Production-Grade MCP Security Architecture

Production-Grade MCP Security Architecture

Introduction

As we all know MCP has become the standard for connecting AI agents to external tools, APIs, and data sources. It enables a new class of systems where language models can directly interact with real-world environments. So knowing the risks isn’t enough.

MCP systems fail not because teams don’t know about attacks, but because they don’t implement enforcement layers correctly.

Let’s fix that.

The core principle

The LLM decides. The system enforces.

Never let the model directly execute anything.

The production-grade architecture

1. Identity Layer (OAuth + DPoP)

Tokens should include:

User identity
Scoped permissions
Proof of possession

This ensures:

 - Tokens can’t be reused
 - Identity is verifiable

2. Permission Layer — RBAC + Scoped Access

Define roles:

 - Admin → full access
 - Analyst → read-only
 - Support → limited tools

Map roles → tool permissions.

3. Tool Registry (Critical)

Each tool must have:

 - Canonical ID (not just name)
 - Approved manifest
 - Stored hash

Tools are never discovered dynamically, only allowlisted.

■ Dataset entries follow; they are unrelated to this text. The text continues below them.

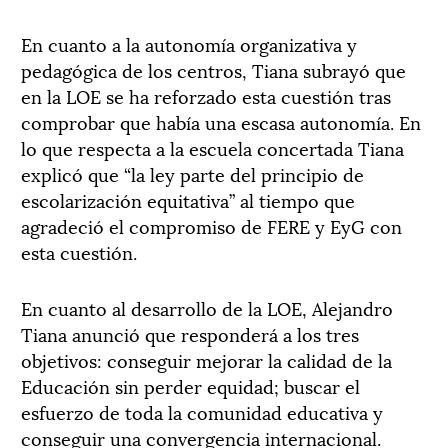
En cuanto a la autonomía organizativa y
pedagógica de los centros, Tiana subrayó que
en la LOE se ha reforzado esta cuestión tras
comprobar que había una escasa autonomía. En
lo que respecta a la escuela concertada Tiana
explicó que “la ley parte del principio de
escolarización equitativa” al tiempo que
agradeció el compromiso de FERE y EyG con
esta cuestión.
En cuanto al desarrollo de la LOE, Alejandro
Tiana anunció que responderá a los tres
objetivos: conseguir mejorar la calidad de la
Educación sin perder equidad; buscar el
esfuerzo de toda la comunidad educativa y
conseguir una convergencia internacional.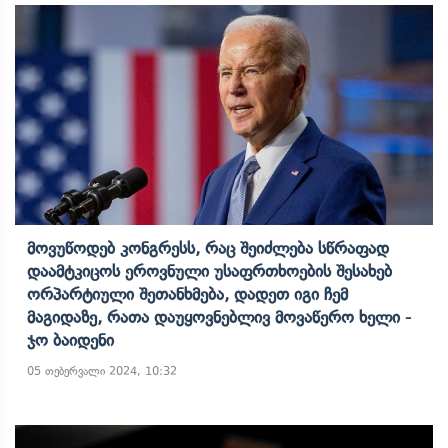
Მოვუწოდებ Კონგრესს, Რაც Შეიძლება Სწრაფად
Დაამტკიცოს Ეროვნული Უსაფრთხოების Შესახებ
Ორპარტიული Შეთანხმება, Დადეთ Იგი Ჩემ
Მაგიდაზე, Რათა Დაუყოვნებლივ Მოვაწერო Ხელი -
Ჯო Ბაიდენი
05 თებერვალი 2024, 10:32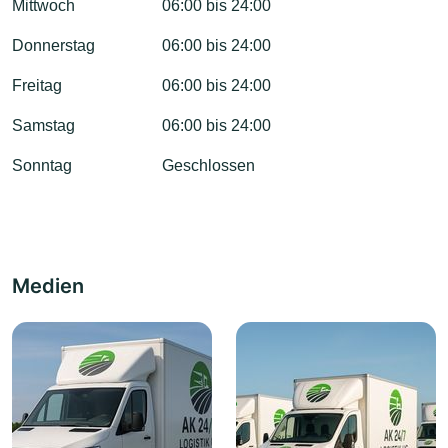
Mittwoch
06:00 bis 24:00
Donnerstag
06:00 bis 24:00
Freitag
06:00 bis 24:00
Samstag
06:00 bis 24:00
Sonntag
Geschlossen
Medien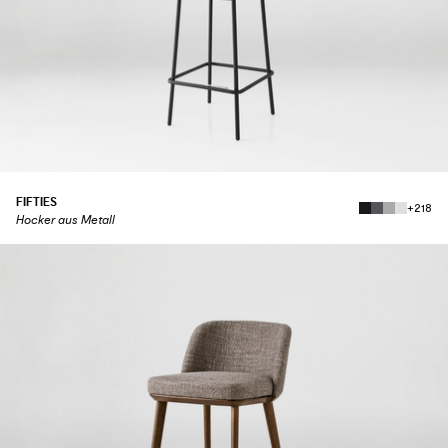
FIFTIES
+218
Hocker aus Metall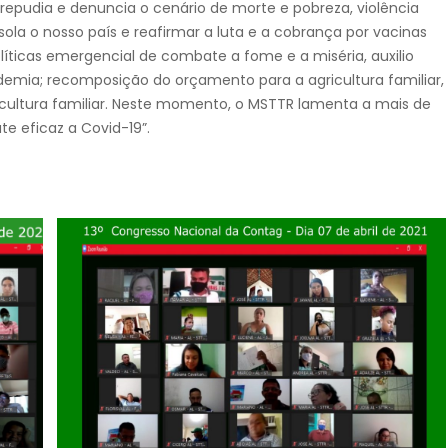
epudia e denuncia o cenário de morte e pobreza, violência
ola o nosso país e reafirmar a luta e a cobrança por vacinas
 políticas emergencial de combate a fome e a miséria, auxilio
emia; recomposição do orçamento para a agricultura familiar,
ricultura familiar. Neste momento, o MSTTR lamenta a mais de
e eficaz a Covid-19”.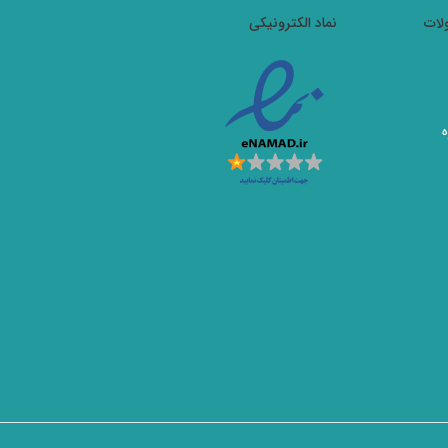
لات
نماد الکترونیکی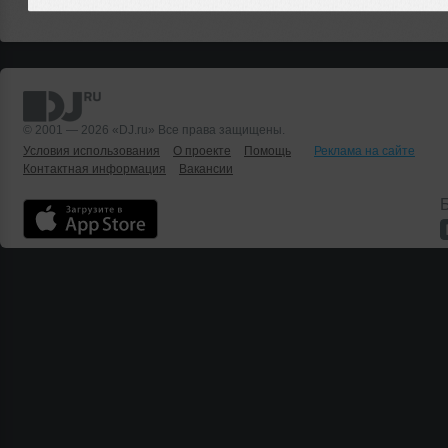
© 2001 — 2026 «DJ.ru» Все права защищены.
Условия использования
О проекте
Помощь
Реклама на сайте
Контактная информация
Вакансии
Б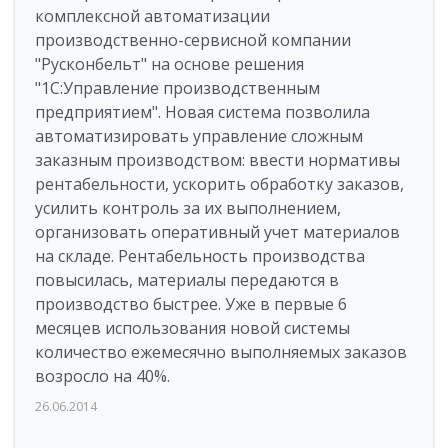
комплексной автоматизации
производственно-сервисной компании
"Русконбельт" на основе решения
"1С:Управление производственным
предприятием". Новая система позволила
автоматизировать управление сложным
заказным производством: ввести нормативы
рентабельности, ускорить обработку заказов,
усилить контроль за их выполнением,
организовать оперативный учет материалов
на складе. Рентабельность производства
повысилась, материалы передаются в
производство быстрее. Уже в первые 6
месяцев использования новой системы
количество ежемесячно выполняемых заказов
возросло на 40%.
26.06.2014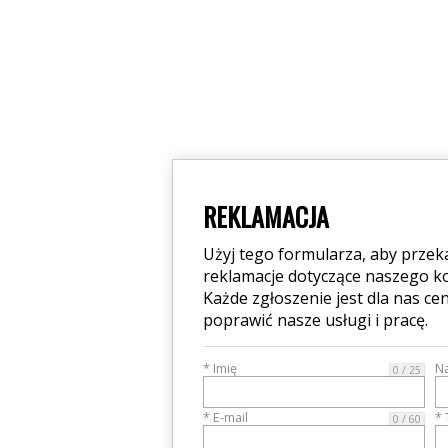
REKLAMACJA
Użyj tego formularza, aby przek
reklamacje dotyczące naszego 
Każde zgłoszenie jest dla nas 
poprawić nasze usługi i pracę.
* Imię
N
0 / 25
* E-mail
* 
0 / 60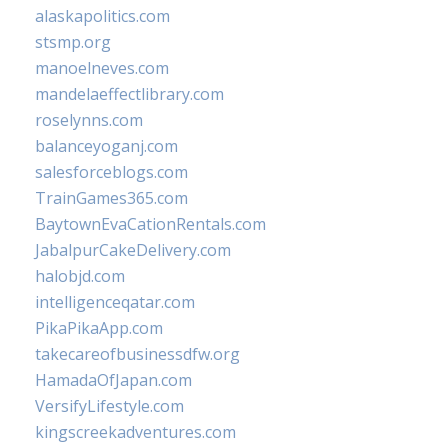
alaskapolitics.com
stsmp.org
manoelneves.com
mandelaeffectlibrary.com
roselynns.com
balanceyoganj.com
salesforceblogs.com
TrainGames365.com
BaytownEvaCationRentals.com
JabalpurCakeDelivery.com
halobjd.com
intelligenceqatar.com
PikaPikaApp.com
takecareofbusinessdfw.org
HamadaOfJapan.com
VersifyLifestyle.com
kingscreekadventures.com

4. Tool Gateway (The most important component)

Before ANY tool executes:

 - Validate user token
 - Check tool allowlist
 - Verify manifest hash
 - Match scope → tool

If any check fails:

Block execution

5. Request-Scoped Tokens

Never use:

  • Long-lived service credentials

Instead:

 - Generate short-lived tokens per request
 - Scoped to exact permissions needed

This prevents:

  • Confused deputy attacks

6. Per-Hop Authentication

In agent chains:

 - Every hop must re-authenticate
 - No trust inheritance
 - A new scoped token

7. Input & Output Validation

Treat everything as untrusted:

 - User input
 - Tool output
 - External Data

Sanitize before feeding back to model.

8. Sandboxed Tool Execution

Each tool:

 - Runs in isolation
 - Has restricted network access
 - Uses short-lived credentials
 - Has execution time limits

9. Observability

Log everything:

 - Tool calls
 - Inputs/outputs
 - User identity
 - Execution results

Do this asynchronously.

10. Rate Limiting & Cost Controls

Limit:

 - Per user
 - Per tool
 - Per tenant

Track:

 - Token usage
 - Execution Cost

The architecture in one line

The model suggests actions. The system verifies and enforces them.